Come appare nell’ Autobiografia , Ignazio era l’uomo della natura, mentre nella giovinezza aveva coltivato i più squisiti artifici. Meglio sarebbe dire che un artificio soprannaturale aveva cancellato in lui ogni piccolo artificio umano. Ma era anche l’uomo della contraddizione: a volte si sentiva così arido che non trovava alcun gusto nella preghiera vocale, nell’ascoltare la messa, in ogni altra forma di meditazione: a volte, invece, sentiva scomparire dal suo animo ogni tristezza e desolazione, come se qualcuno gli togliesse una pesante cappa dalle spalle. Il rapporto con Dio viveva sotto il segno della discrezione: per quanto si aprisse a quella luce soprannaturale, moderava il tono, quietava la voce, e sentiva che la luce poteva giungergli soltanto di scorcio. Ogni discorso razionale era rifiutato. Se studiava i grandi temi della mente, camminando attraverso i libri della fede, questi sembravano soltanto ostacoli che la luce della rivelazione abbatteva e aboliva.

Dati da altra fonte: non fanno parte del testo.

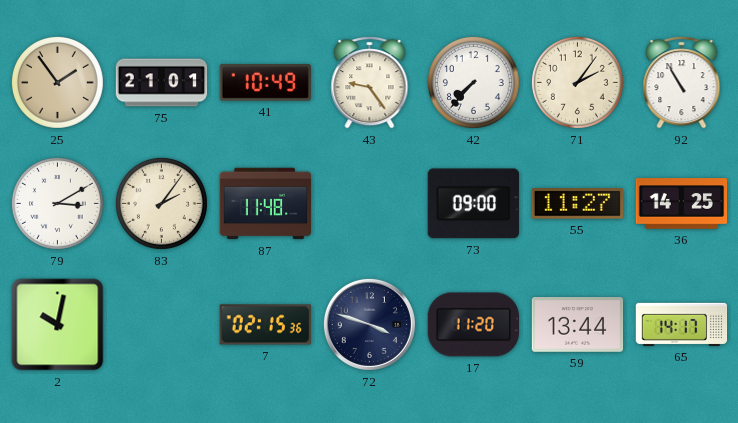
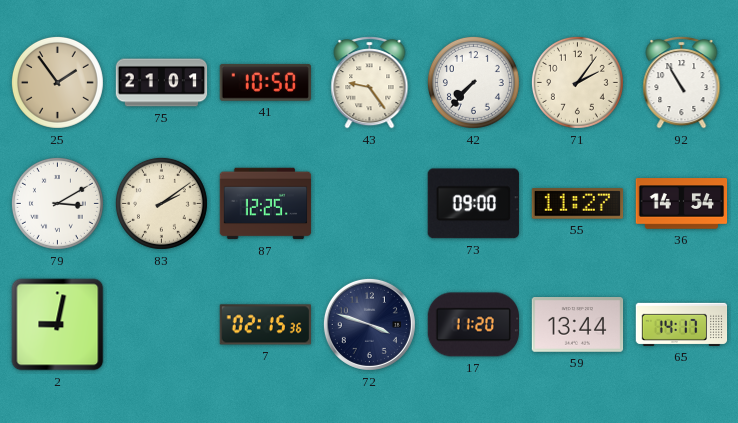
41: 10:49 -> 10:50
83: 2:06 -> 2:09
87: 11:48 -> 12:25
36: 14:25 -> 14:54
2: 10:02 -> 9:02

Ignazio era perseguitato dall’Inquisizione. Veniva sottoposto continuamente a processi, dai quali usciva assolto: non veniva trovato nulla di riprovevole nelle sue idee e nel suo modo di vivere; ma usciva da un carcere soltanto per entrare in un altro carcere. La chiesa spagnola diffidava di tutte le persone che possedevano doni e carismi straordinari: accusava Ignazio di parlare di cose, come il peccato veniale o mortale, di cui non aveva sufficienti istruzioni; e avvolgeva Ignazio di un estremo sospetto.

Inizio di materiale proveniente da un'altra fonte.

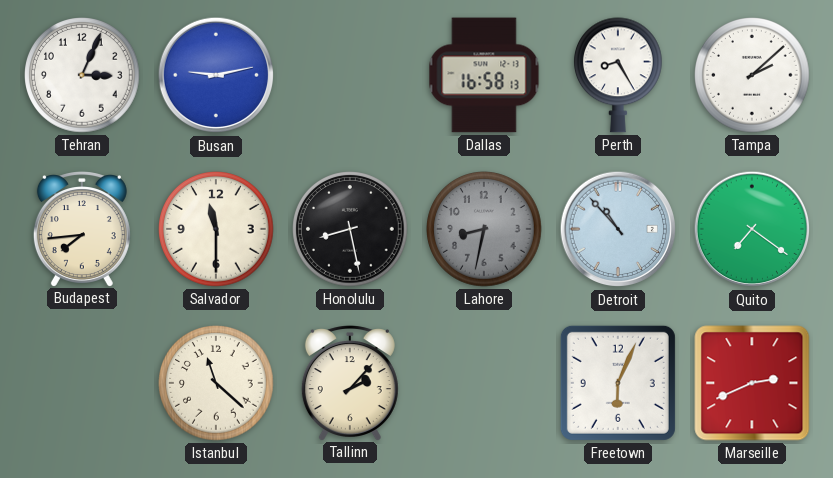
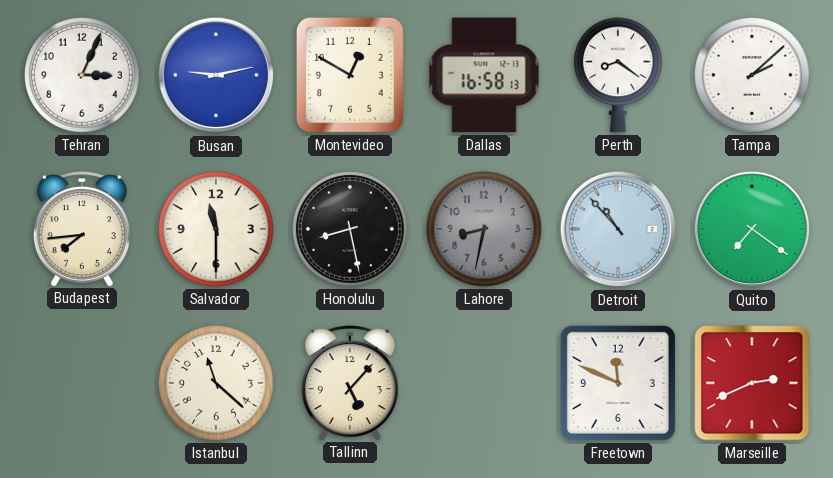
Montevideo: none -> 12:50
Perth: 8:25 -> 8:21
Tallinn: 2:07 -> 5:07
Freetown: 6:04 -> 11:49
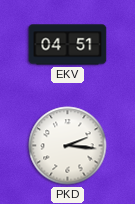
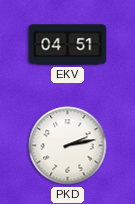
PKD: 2:16 -> 2:13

Ignazio si inchinò davanti a tutti gli ordini della Chiesa, per quanto gli sembrassero ingiusti e, sopratutto, fuori luogo. Qualche volta non li capiva: «Non vedo proprio — diceva — a cosa serva questa Inquisizione». In primo luogo dichiarò sempre la propria incompetenza teologica e morale. Egli era lo straniero: colui che non sapeva. La condanna al carcere gli era indifferente. «Quanto a me, vi assicuro che non vi sono a Salamanca tanti ceppi e catene che io non ne desideri di più per amore di Dio». Quando un amico gli propose di farlo uscire di prigione, egli rifiutò: «Colui per amore del quale sono finito qui dentro, me ne farà uscire, se questo gli piacerà».
L’ultima parola dell’ Autobiografia di Ignazio coincide con la prima: l’imitazione di Cristo. Immaginò che il maestro fosse Cristo: a un condiscepolo dava il nome di san Pietro, a un altro di san Giovanni, e così con il nome di tutti gli apostoli. «Quando il maestro — diceva — mi darà un comando, penserò che Cristo me lo domanda e se un altro mi domanderà qualcosa, penserò che è san Pietro o san Paolo a domandarmelo».